Supporters of House Bill 441, known as the "S.T.O.P. Meth Act" which stands for the Securing and Tracking of Pseudoephedrine, hope the bill could be passed as early as March and as an emergency measure so it would go into effect immediately after being passed.
The bill's sponsor, Rep. Scott Lipke of Jackson, held a press conference Friday at the Cape Girardeau County Justice Center in Jackson along with a bipartisan group of the bill's co-sponsors including Republican Rep. Bob Behnen of Kirksville, Republican Rep. Jack Goodman of Mt. Vernon and Democrat Rep. Wes Wagner of DeSoto.
Among those attending the conference were members of the Missouri State Highway Patrol Drug Control Division, Walter, Capt.

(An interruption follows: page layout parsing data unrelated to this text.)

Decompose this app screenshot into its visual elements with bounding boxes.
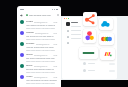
button[interactable]: Airtable	[83, 29, 96, 43]
staticText: Twitter	[26, 53, 33, 56]
staticText: Top stories for you this week in	[26, 35, 54, 38]
staticText: Discover new releases today on	[26, 68, 54, 71]
button[interactable]: Spotify	[17, 63, 61, 74]
staticText: read more about the latest news	[26, 49, 55, 51]
staticText: read more about the latest news	[26, 82, 55, 84]
staticText: Your weekly summary is ready to	[26, 24, 56, 27]
button[interactable]: Salesforce	[99, 18, 113, 30]
staticText: 12:02	[53, 43, 58, 45]
button[interactable]: Dropbox	[17, 41, 61, 52]
button[interactable]: Medium	[17, 30, 61, 41]
staticText: noreply@mail.co	[34, 54, 48, 56]
button[interactable]: Twitter	[17, 52, 61, 63]
staticText: mail.google.com/u/0/#inbox	[29, 14, 58, 17]
button[interactable]: Back	[20, 14, 23, 17]
button[interactable]: Google Ads	[99, 33, 114, 45]
staticText: Spotify	[26, 64, 33, 67]
staticText: noreply@mail.co	[34, 65, 48, 67]
staticText: Your workspace has been updated	[26, 79, 57, 82]
button[interactable]	[83, 68, 115, 73]
button[interactable]: Google	[17, 19, 61, 30]
staticText: Google	[26, 20, 33, 23]
staticText: 12:04	[53, 65, 58, 67]
staticText: 12:01	[53, 32, 58, 34]
button[interactable]: HubSpot	[83, 12, 97, 26]
button[interactable]: App	[66, 22, 70, 26]
staticText: 12:00	[53, 21, 58, 23]
staticText: read more about the latest news	[26, 27, 55, 29]
staticText: Medium	[26, 31, 34, 34]
staticText: 12:03	[53, 54, 58, 56]
staticText: noreply@mail.co	[35, 32, 49, 34]
button[interactable]	[83, 61, 115, 66]
staticText: Notion	[26, 75, 33, 78]
staticText: 12:05	[53, 76, 58, 78]
staticText: noreply@mail.co	[36, 43, 50, 45]
button[interactable]: Pipedrive	[79, 47, 98, 59]
staticText: read more about the latest news	[26, 71, 55, 73]
staticText: noreply@mail.co	[34, 76, 48, 78]
button[interactable]: Notion	[17, 74, 61, 85]
staticText: read more about the latest news	[26, 38, 55, 40]
staticText: Dropbox	[26, 42, 35, 45]
staticText: noreply@mail.co	[34, 21, 48, 23]
staticText: read more about the latest news	[26, 60, 55, 62]
staticText: New file shared with your team	[26, 46, 54, 49]
button[interactable]: Mailchimp	[100, 48, 115, 60]
staticText: See what's happening right now	[26, 57, 55, 60]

Jim Hailey of the Sikeston Department of Public Safety, and representatives from other area law enforcement agencies.
"I think the legislators are sending a real clear message they're going to do everything they can to fight the manufacture and subsequent use of methamphetamine and try to minimize the damage it does to families and peoples' health and their lives," said Hailey. "They're taking a 'get tough' stance on it."
The bill, as well as its counterpart Senate Bill 10, would create additional restrictions on the sale of compounds containing ephedrine or pseudoephedrine.
"They're gong to limit what you could buy in a 30-day period," Walter said. "You're going to have to show a photo ID when you buy it, which should deter some people."
Purchasers would be limited to nine grams per month.
The products would be kept behind a counter and the pharmacy would be required to keep a record of all sales subject to inspection by law enforcement officials.
Those using the products for colds, however, would still be able to get the products by just going to the pharmacy, Hailey said. "You don't have to get a prescription for it," he said.
Mick Covington, interim director of the Missouri Sheriffs Association, said in a press release announcing the Association's endorsement that "the passage of these measures would greatly assist law enforcement in the State of Missouri. We encourage the passage of this legislation and thank the bills' sponsors for their leadership on this issue."
Local law enforcement officials said they believe this bill could really make a difference in Missouri. "I think it will - it's shown to in other states," said Hailey.
Walter said he hasn't heard any negative comments about the legislation. "This is something where we're being proactive for a change instead of reactive," he said. "With this bill we're cutting out the main ingredient for meth, or at least controlling it. We should see a big reduction in these meth labs we are running around trying to get."